- **What you should do**
If an entry holds a picture, drop the picture but restate the entry word for word.

[Entries taken from a collection]

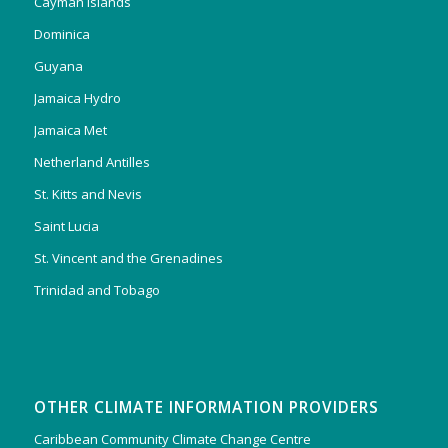
Cayman Islands
Dominica
Guyana
Jamaica Hydro
Jamaica Met
Netherland Antilles
St. Kitts and Nevis
Saint Lucia
St. Vincent and the Grenadines
Trinidad and Tobago
OTHER CLIMATE INFORMATION PROVIDERS
Caribbean Community Climate Change Centre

- **Answer section**
Cayman Islands
Dominica
Guyana
Jamaica Hydro
Jamaica Met
Netherland Antilles
St. Kitts and Nevis
Saint Lucia
St. Vincent and the Grenadines
Trinidad and Tobago
OTHER CLIMATE INFORMATION PROVIDERS
Caribbean Community Climate Change Centre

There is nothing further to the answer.